The Cooper River project team’s implementation of the contractor safety management (CSM) process resulted in an impressive safety track record for the site, with over 3.1 million man-hours of construction work completed without a lost-time injury. During construction, the site twice eclipsed 1 million safe man-hours without a medical treatment, and throughout the project cycle, only three minor medical treatments were recorded among the contracted labor forces.

“This achievement required a massive amount of effort and coordination as the number of contractors we had at Cooper River at any given time ranged from 400 to 800,” said Barry Schrock, DuPont construction manager. “Safety is a core value in DuPont and our expectation is always zero injuries.”

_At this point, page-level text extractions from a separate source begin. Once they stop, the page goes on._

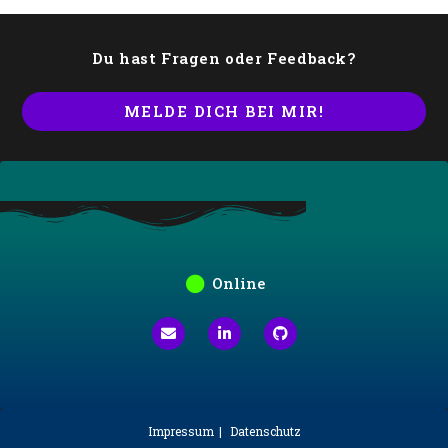
Du hast Fragen oder Feedback?
MELDE DICH BEI MIR!
Online
Impressum
Datenschutz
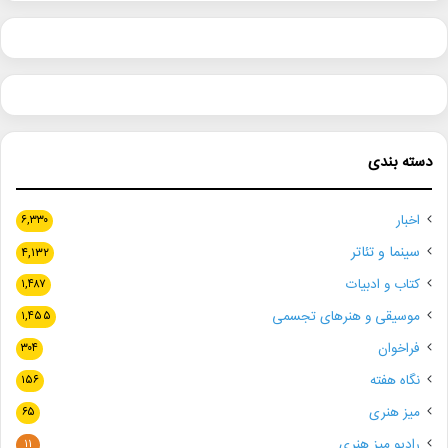
دسته بندی
اخبار
۶,۳۳۰
سینما و تئاتر
۴,۱۳۲
کتاب و ادبیات
۱,۴۸۷
موسیقی و هنرهای تجسمی
۱,۴۵۵
فراخوان
۳۰۴
نگاه هفته
۱۵۶
میز هنری
۶۵
رادیو میز هنری
۱۱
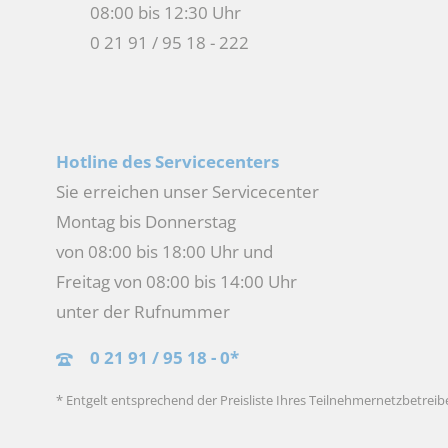
08:00 bis 12:30 Uhr
0 21 91 / 95 18 - 222
Hotline des Servicecenters
Sie erreichen unser Servicecenter
Montag bis Donnerstag
von 08:00 bis 18:00 Uhr und
Freitag von 08:00 bis 14:00 Uhr
unter der Rufnummer
0 21 91 / 95 18 - 0*
* Entgelt entsprechend der Preisliste Ihres Teilnehmernetzbetreib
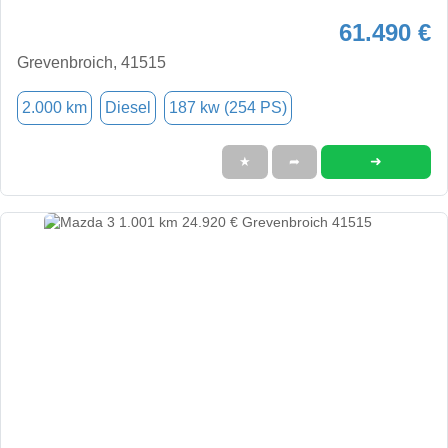
61.490 €
Grevenbroich, 41515
2.000 km
Diesel
187 kw (254 PS)
➜
★
➦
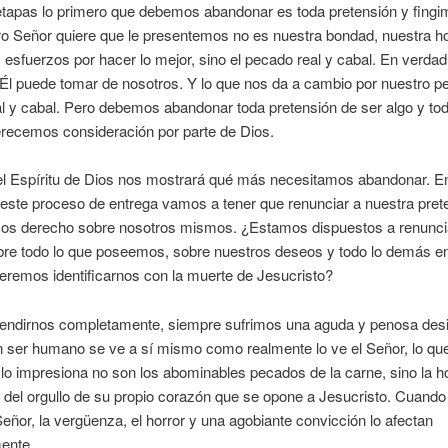
tapas lo primero que debemos abandonar es toda pretensión y fingim
ro Señor quiere que le presentemos no es nuestra bondad, nuestra h
 esfuerzos por hacer lo mejor, sino el pecado real y cabal. En verdad
Él puede tomar de nosotros. Y lo que nos da a cambio por nuestro p
eal y cabal. Pero debemos abandonar toda pretensión de ser algo y to
recemos consideración por parte de Dios.
l Espíritu de Dios nos mostrará qué más necesitamos abandonar. En
este proceso de entrega vamos a tener que renunciar a nuestra pret
os derecho sobre nosotros mismos. ¿Estamos dispuestos a renuncia
bre todo lo que poseemos, sobre nuestros deseos y todo lo demás e
remos identificarnos con la muerte de Jesucristo?
rendirnos completamente, siempre sufrimos una aguda y penosa desi
 ser humano se ve a sí mismo como realmente lo ve el Señor, lo qu
lo impresiona no son los abominables pecados de la carne, sino la ho
 del orgullo de su propio corazón que se opone a Jesucristo. Cuando
 Señor, la vergüenza, el horror y una agobiante convicción lo afectan
ente.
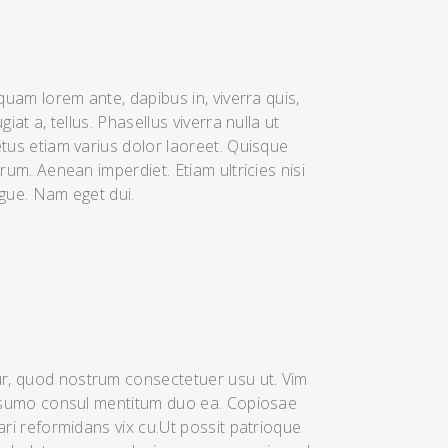
iquam lorem ante, dapibus in, viverra quis,
giat a, tellus. Phasellus viverra nulla ut
tus etiam varius dolor laoreet. Quisque
trum. Aenean imperdiet. Etiam ultricies nisi
gue. Nam eget dui.
, quod nostrum consectetuer usu ut. Vim
, sumo consul mentitum duo ea. Copiosae
ari reformidans vix cu.Ut possit patrioque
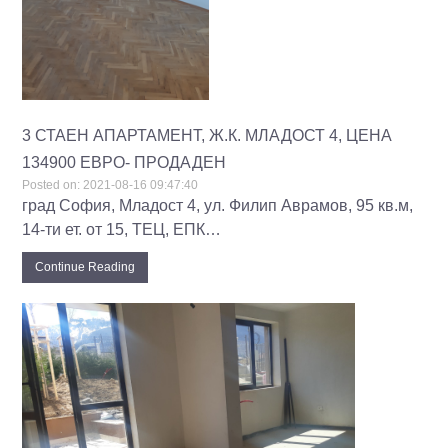
3 СТАЕН АПАРТАМЕНТ, Ж.К. МЛАДОСТ 4, ЦЕНА
134900 ЕВРО- ПРОДАДЕН
Posted on:
2021-08-16 09:47:40
град София, Младост 4, ул. Филип Аврамов, 95 кв.м,
14-ти ет. от 15, ТЕЦ, ЕПК…
Continue Reading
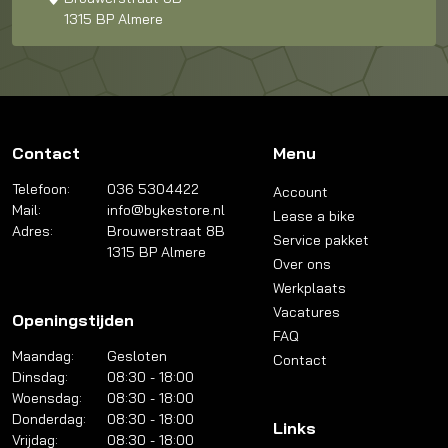
1315 BP Almere
Contact
Menu
Telefoon:
036 5304422
Account
Mail:
info@bykestore.nl
Lease a bike
Adres:
Brouwerstraat 8B
Service pakket
1315 BP Almere
Over ons
Werkplaats
Vacatures
Openingstijden
FAQ
Maandag:
Gesloten
Contact
Dinsdag:
08:30 - 18:00
Woensdag:
08:30 - 18:00
Donderdag:
08:30 - 18:00
Links
Vrijdag:
08:30 - 18:00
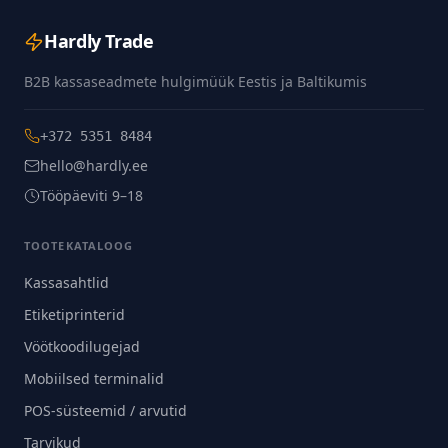
Hardly Trade
B2B kassaseadmete hulgimüük Eestis ja Baltikumis
+372 5351 8484
hello@hardly.ee
Tööpäeviti 9–18
TOOTEKATALOOG
Kassasahtlid
Etiketiprinterid
Vöötkoodilugejad
Mobiilsed terminalid
POS-süsteemid / arvutid
Tarvikud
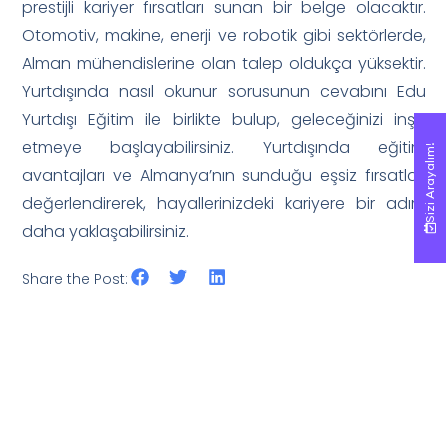
prestijli kariyer fırsatları sunan bir belge olacaktır.
Otomotiv, makine, enerji ve robotik gibi sektörlerde,
Alman mühendislerine olan talep oldukça yüksektir.
Yurtdışında nasıl okunur sorusunun cevabını Edu
Yurtdışı Eğitim ile birlikte bulup, geleceğinizi inşa
etmeye başlayabilirsiniz. Yurtdışında eğitim
Sizi Arayalım!
Sizi Arayalım!
avantajları ve Almanya’nın sunduğu eşsiz fırsatları
değerlendirerek, hayallerinizdeki kariyere bir adım
daha yaklaşabilirsiniz.
Share the Post:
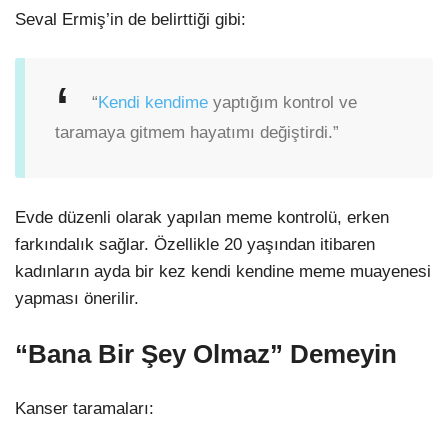
Seval Ermiş’in de belirttiği gibi:
“
Kendi kendime
yaptığım kontrol ve
taramaya gitmem hayatımı değiştirdi.”
Evde düzenli olarak yapılan meme kontrolü, erken
farkındalık sağlar. Özellikle 20 yaşından itibaren
kadınların ayda bir kez kendi kendine meme muayenesi
yapması önerilir.
“Bana Bir Şey Olmaz” Demeyin
Kanser taramaları:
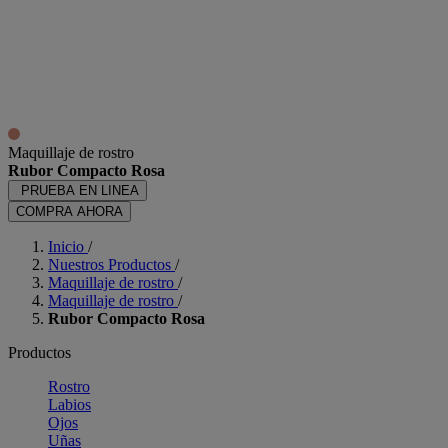
Maquillaje de rostro
Rubor Compacto Rosa
PRUEBA EN LINEA
COMPRA AHORA
Inicio
/
Nuestros Productos
/
Maquillaje de rostro
/
Maquillaje de rostro
/
Rubor Compacto Rosa
Productos
Rostro
Labios
Ojos
Uñas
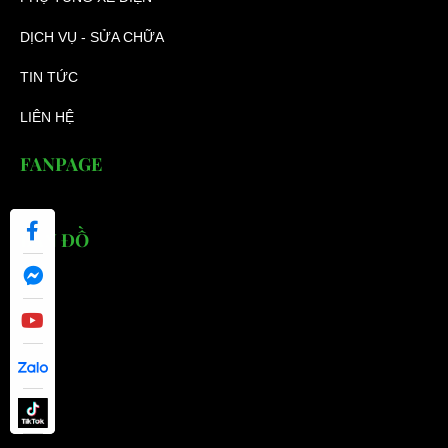
DỊCH VỤ - SỬA CHỮA
TIN TỨC
LIÊN HỆ
FANPAGE
BẢN ĐỒ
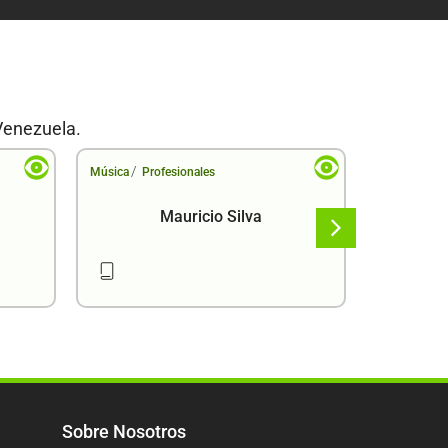
Venezuela.
/
/
Música
Profesionales
Música
Pr
Mauricio Silva
Sobre Nosotros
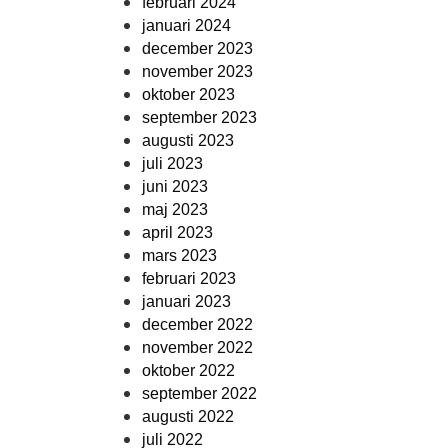
februari 2024
januari 2024
december 2023
november 2023
oktober 2023
september 2023
augusti 2023
juli 2023
juni 2023
maj 2023
april 2023
mars 2023
februari 2023
januari 2023
december 2022
november 2022
oktober 2022
september 2022
augusti 2022
juli 2022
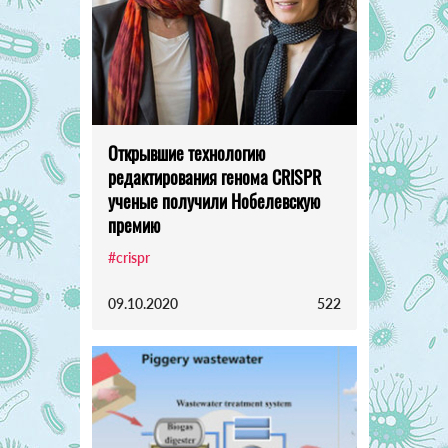
Открывшие технологию
редактирования генома CRISPR
ученые получили Нобелевскую
премию
#crispr
09.10.2020
522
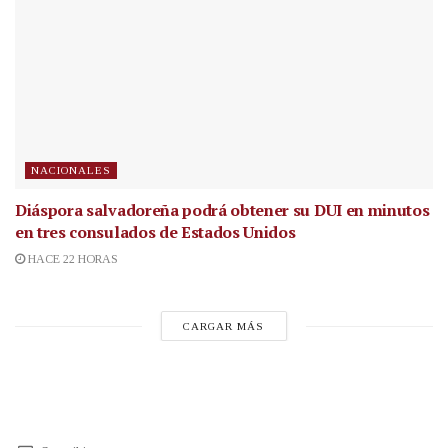
NACIONALES
Diáspora salvadoreña podrá obtener su DUI en minutos
en tres consulados de Estados Unidos
HACE 22 HORAS
CARGAR MÁS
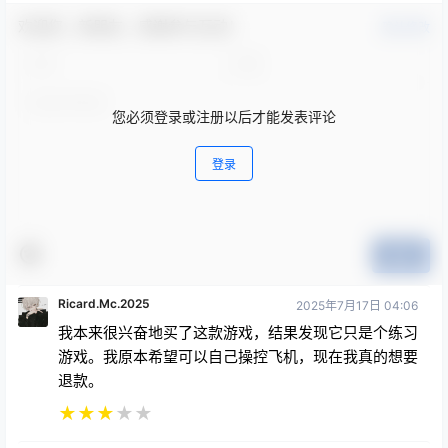
欢迎您，新朋友，感谢参与互动！
确认修改
您必须登录或注册以后才能发表评论
登录
提交
Ricard.Mc.2025
2025年7月17日 04:06
我本来很兴奋地买了这款游戏，结果发现它只是个练习
游戏。我原本希望可以自己操控飞机，现在我真的想要
退款。
★
★
★
★
★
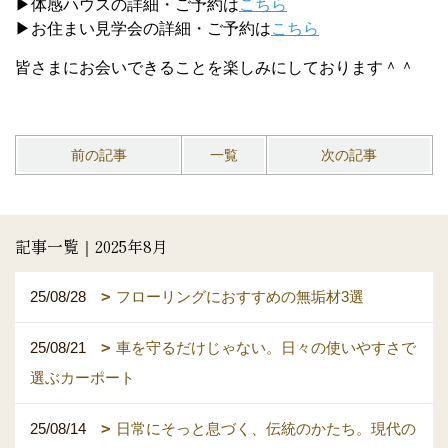
▶体感ハウスの詳細・ご予約は
こちら
▶お住まい見学会の詳細・ご予約は
こちら
皆さまにお会いできることを楽しみにしております＾＾
前の記事
一覧
次の記事
記事一覧｜2025年8月
25/08/28
フローリングにおすすめの無垢材3選
25/08/21
車を守るだけじゃない。日々の使いやすさで
選ぶカーポート
25/08/14
日常にそっと息づく、伝統のかたち。現代の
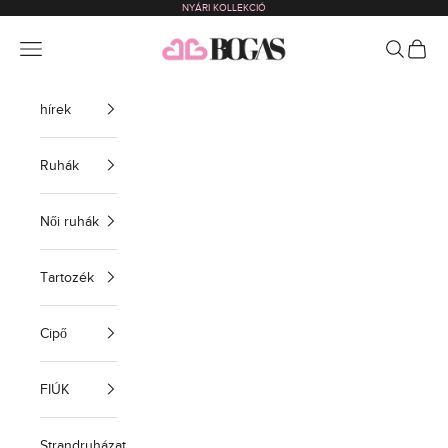
NYÁRI KOLLEKCIÓ
Ugrás a tartalomra
bogas com international
Menü
Keressen 
BEVÁS
hírek
Ruhák
Női ruhák
Tartozék
Cipő
FIÚK
Strandruházat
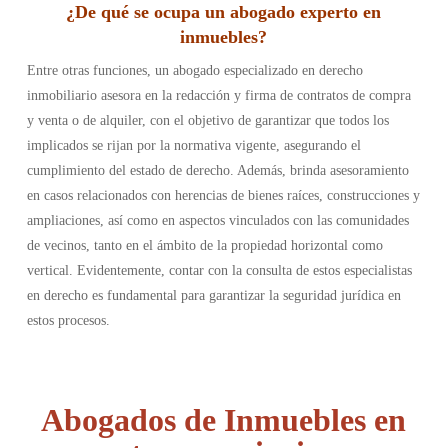
¿De qué se ocupa un abogado experto en
inmuebles?
Entre otras funciones, un abogado especializado en derecho
inmobiliario asesora en la redacción y firma de contratos de compra
y venta o de alquiler, con el objetivo de garantizar que todos los
implicados se rijan por la normativa vigente, asegurando el
cumplimiento del estado de derecho. Además, brinda asesoramiento
en casos relacionados con herencias de bienes raíces, construcciones y
ampliaciones, así como en aspectos vinculados con las comunidades
de vecinos, tanto en el ámbito de la propiedad horizontal como
vertical. Evidentemente, contar con la consulta de estos especialistas
en derecho es fundamental para garantizar la seguridad jurídica en
estos procesos.
Abogados de Inmuebles en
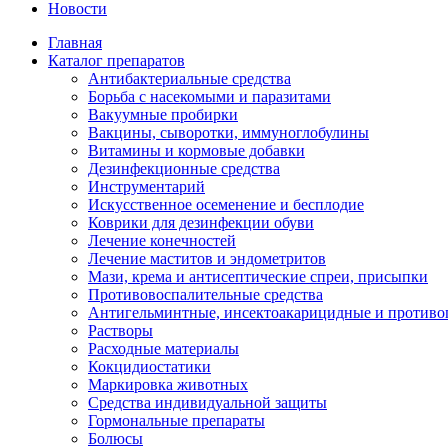
Новости
Главная
Каталог препаратов
Антибактериальные средства
Борьба с насекомыми и паразитами
Вакуумные пробирки
Вакцины, сыворотки, иммуноглобулины
Витамины и кормовые добавки
Дезинфекционные средства
Инструментарий
Искусственное осеменение и бесплодие
Коврики для дезинфекции обуви
Лечение конечностей
Лечение маститов и эндометритов
Мази, крема и антисептические спреи, присыпки
Противовоспалительные средства
Антигельминтные, инсектоакарицидные и противо
Растворы
Расходные материалы
Кокцидиостатики
Маркировка животных
Средства индивидуальной защиты
Гормональные препараты
Болюсы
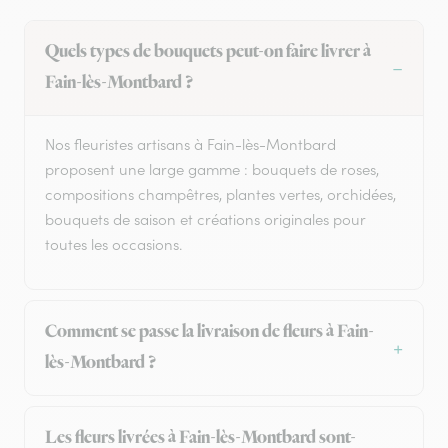
Quels types de bouquets peut-on faire livrer à
Fain-lès-Montbard ?
Nos fleuristes artisans à Fain-lès-Montbard
proposent une large gamme : bouquets de roses,
compositions champêtres, plantes vertes, orchidées,
bouquets de saison et créations originales pour
toutes les occasions.
Comment se passe la livraison de fleurs à Fain-
lès-Montbard ?
Les fleurs livrées à Fain-lès-Montbard sont-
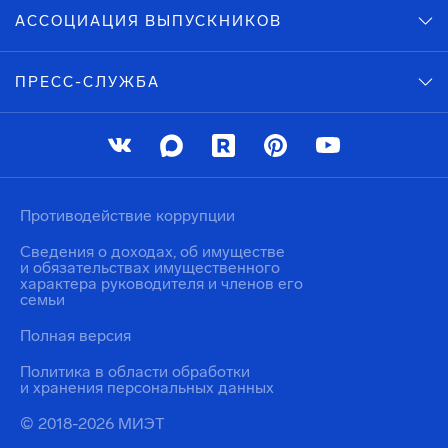
АССОЦИАЦИЯ ВЫПУСКНИКОВ
ПРЕСС-СЛУЖБА
Противодействие коррупции
Сведения о доходах, об имуществе
и обязательствах имущественного
характера руководителя и членов его
семьи
Полная версия
Политика в области обработки
и хранения персональных данных
© 2018-2026 МИЭТ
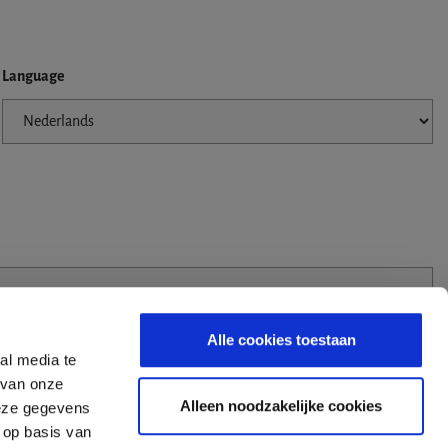
Language
Alle cookies toestaan
al media te
 van onze
Alleen noodzakelijke cookies
deze gegevens
 op basis van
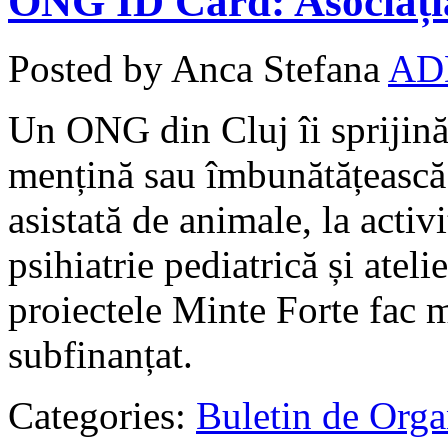
ONG ID Card: Asociați
Posted by Anca Stefana
AD
Un ONG din Cluj îi sprijină 
mențină sau îmbunătățească 
asistată de animale, la activi
psihiatrie pediatrică și atel
proiectele Minte Forte fac 
subfinanțat.
Categories:
Buletin de Orga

As the environmental and process context of each production site varies, DuPont establishes a site-specific contractor management team, which then works with the contracting firm to manage the performance and safety of all contractors and sub-contractors. By utilizing a rigorous six step process that emphasizes structural policies and both a bottom-up and top-down culture of safety, the Cooper River team limited on-site contractor injuries, prevented schedule delays, and limited project expenditures on worker compensation.

Intellectual property protection is of utmost concern during any plant design and manufacturing process. As needed, the project team should formulate an IP plan that limits contractor access to the complete facility, and carefully monitors the number of individuals involved in the installation and engineering of proprietary machines.

The Cooper River expansion project is representative of a creative, flexible response to the complex challenges faced in capital projects.

Vic Stroud is senior consultant on Capital Effectiveness for DuPont Sustainable Solutions.